YOUR OBJECTIVE
Write out, word for word, every line from the one containing "олируемый повышенный расход энергии могут при" through the last line of the records below, both ends included.
------ PROVIDED RECORDS ------
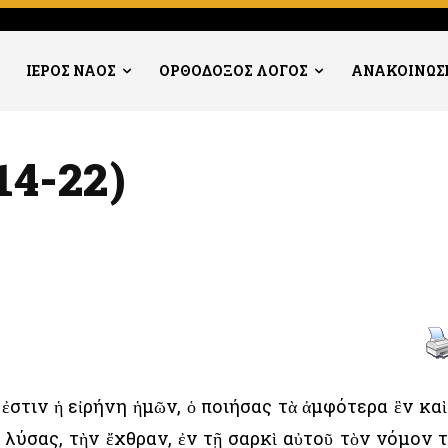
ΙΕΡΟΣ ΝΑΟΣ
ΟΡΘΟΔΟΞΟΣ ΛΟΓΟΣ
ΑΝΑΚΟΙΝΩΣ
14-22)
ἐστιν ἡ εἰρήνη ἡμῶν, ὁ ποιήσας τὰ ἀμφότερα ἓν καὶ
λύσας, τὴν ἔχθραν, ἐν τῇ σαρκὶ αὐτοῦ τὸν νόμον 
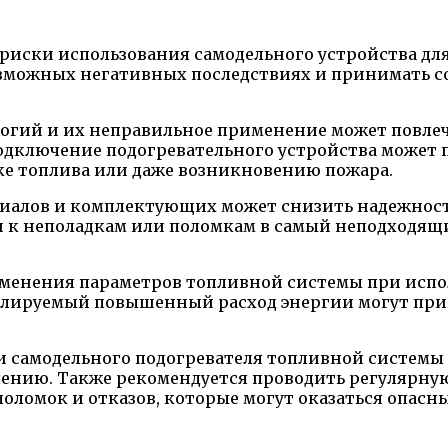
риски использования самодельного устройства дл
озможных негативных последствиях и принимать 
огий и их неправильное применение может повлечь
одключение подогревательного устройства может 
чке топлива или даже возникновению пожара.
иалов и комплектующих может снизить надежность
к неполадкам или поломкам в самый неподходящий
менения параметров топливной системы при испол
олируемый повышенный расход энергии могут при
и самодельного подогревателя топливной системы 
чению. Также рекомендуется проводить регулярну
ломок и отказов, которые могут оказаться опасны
------
REPLY
олируемый повышенный расход энергии могут при
и самодельного подогревателя топливной системы 
чению. Также рекомендуется проводить регулярну
ломок и отказов, которые могут оказаться опасны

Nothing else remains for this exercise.